| Exercise prompt |
Count how many lines below include the string "Wohnwagen". Only that number should appear in the reply.

Extracted page text data:
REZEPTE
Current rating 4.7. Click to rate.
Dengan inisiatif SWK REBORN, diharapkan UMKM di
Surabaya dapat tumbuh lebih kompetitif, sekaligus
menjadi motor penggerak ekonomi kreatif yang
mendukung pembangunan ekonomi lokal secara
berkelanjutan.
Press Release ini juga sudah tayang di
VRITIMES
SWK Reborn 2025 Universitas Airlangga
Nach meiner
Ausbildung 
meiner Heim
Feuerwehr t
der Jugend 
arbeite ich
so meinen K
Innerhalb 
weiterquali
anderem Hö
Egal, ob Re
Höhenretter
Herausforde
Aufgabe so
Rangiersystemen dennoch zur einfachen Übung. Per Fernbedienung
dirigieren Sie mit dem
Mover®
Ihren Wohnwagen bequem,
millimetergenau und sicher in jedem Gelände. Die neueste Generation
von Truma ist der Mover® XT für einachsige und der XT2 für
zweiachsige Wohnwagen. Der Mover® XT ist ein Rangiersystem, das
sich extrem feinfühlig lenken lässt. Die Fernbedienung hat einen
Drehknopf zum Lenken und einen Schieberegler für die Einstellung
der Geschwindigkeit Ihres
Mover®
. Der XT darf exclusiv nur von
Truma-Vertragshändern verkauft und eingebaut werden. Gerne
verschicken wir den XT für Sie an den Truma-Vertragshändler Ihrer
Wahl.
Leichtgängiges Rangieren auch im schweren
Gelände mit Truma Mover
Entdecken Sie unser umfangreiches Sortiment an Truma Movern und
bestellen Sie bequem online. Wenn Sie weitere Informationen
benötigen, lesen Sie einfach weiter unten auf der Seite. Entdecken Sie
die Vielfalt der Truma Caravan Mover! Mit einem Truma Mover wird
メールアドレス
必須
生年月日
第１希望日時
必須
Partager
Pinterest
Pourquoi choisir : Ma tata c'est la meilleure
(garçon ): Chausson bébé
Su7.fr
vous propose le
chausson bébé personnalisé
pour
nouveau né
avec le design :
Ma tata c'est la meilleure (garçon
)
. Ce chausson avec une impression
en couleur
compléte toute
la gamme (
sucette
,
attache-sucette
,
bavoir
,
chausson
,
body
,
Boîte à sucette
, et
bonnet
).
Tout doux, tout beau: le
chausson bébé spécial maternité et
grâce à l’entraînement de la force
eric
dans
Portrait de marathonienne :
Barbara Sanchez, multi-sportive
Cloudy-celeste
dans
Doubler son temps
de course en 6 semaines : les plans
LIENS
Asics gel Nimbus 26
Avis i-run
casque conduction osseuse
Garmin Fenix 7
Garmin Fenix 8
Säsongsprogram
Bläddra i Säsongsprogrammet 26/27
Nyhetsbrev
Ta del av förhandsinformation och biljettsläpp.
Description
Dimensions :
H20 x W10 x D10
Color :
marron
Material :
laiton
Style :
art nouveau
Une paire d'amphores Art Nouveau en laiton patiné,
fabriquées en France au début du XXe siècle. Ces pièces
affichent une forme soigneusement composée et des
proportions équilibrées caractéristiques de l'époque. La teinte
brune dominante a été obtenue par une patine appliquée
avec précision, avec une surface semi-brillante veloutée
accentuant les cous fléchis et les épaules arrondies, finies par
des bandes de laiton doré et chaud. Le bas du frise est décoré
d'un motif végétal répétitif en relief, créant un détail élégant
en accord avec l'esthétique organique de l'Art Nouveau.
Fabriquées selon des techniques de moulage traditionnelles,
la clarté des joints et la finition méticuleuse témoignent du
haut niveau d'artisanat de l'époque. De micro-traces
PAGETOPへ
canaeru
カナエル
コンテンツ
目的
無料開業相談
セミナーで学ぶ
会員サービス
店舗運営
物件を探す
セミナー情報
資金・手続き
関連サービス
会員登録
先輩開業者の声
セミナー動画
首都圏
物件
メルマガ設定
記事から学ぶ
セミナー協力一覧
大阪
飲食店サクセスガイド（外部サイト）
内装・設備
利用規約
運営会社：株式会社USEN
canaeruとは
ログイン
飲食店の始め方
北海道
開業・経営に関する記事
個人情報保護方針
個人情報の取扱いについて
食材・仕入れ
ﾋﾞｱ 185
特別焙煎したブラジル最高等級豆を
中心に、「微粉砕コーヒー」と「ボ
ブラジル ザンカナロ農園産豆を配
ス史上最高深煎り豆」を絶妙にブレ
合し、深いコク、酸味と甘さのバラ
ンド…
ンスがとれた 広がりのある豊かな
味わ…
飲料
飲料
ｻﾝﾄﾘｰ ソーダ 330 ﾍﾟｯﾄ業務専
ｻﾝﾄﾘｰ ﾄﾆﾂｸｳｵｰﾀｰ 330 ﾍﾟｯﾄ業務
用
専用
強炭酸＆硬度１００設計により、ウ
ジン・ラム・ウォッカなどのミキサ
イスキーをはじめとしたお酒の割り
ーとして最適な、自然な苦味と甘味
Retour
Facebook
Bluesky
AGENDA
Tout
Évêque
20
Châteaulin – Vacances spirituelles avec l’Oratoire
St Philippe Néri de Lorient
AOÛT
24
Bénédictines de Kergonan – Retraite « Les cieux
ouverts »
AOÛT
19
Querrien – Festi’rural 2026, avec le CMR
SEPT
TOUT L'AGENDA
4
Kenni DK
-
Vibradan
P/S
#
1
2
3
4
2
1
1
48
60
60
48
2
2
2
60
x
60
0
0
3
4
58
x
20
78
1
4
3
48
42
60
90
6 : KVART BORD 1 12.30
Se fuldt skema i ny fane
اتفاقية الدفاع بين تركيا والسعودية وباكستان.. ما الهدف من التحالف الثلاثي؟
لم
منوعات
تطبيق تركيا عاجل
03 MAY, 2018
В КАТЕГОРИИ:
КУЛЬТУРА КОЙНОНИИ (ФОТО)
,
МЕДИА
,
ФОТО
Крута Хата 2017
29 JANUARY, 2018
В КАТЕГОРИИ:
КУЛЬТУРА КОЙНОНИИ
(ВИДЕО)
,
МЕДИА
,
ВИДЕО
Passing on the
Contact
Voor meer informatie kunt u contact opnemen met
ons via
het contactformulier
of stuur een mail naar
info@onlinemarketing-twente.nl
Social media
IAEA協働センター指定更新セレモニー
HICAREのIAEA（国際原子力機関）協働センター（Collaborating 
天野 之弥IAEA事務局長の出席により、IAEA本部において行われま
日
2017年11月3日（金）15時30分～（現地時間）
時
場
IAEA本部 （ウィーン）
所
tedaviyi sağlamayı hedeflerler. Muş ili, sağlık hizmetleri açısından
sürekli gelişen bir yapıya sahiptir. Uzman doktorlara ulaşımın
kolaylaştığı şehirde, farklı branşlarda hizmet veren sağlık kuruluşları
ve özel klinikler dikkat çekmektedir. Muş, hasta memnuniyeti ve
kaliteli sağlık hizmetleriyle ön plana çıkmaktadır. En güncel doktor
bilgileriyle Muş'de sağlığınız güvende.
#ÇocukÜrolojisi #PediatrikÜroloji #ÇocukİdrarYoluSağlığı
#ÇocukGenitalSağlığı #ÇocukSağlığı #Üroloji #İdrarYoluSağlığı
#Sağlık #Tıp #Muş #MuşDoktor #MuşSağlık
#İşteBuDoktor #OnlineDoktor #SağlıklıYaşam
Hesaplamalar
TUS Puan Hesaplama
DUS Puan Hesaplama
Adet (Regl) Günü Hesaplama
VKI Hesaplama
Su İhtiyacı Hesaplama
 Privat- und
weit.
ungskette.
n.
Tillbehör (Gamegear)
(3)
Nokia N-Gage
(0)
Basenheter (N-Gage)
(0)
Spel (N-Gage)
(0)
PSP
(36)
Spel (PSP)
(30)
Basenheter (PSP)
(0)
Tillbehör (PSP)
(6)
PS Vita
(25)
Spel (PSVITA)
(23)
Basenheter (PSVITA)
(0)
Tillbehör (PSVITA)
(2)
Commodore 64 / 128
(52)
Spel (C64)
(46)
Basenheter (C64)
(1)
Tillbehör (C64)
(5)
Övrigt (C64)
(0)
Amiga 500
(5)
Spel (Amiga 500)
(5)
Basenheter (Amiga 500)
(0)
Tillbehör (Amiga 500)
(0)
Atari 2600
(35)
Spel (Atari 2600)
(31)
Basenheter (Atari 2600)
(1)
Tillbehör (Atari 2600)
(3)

| Completed task |
2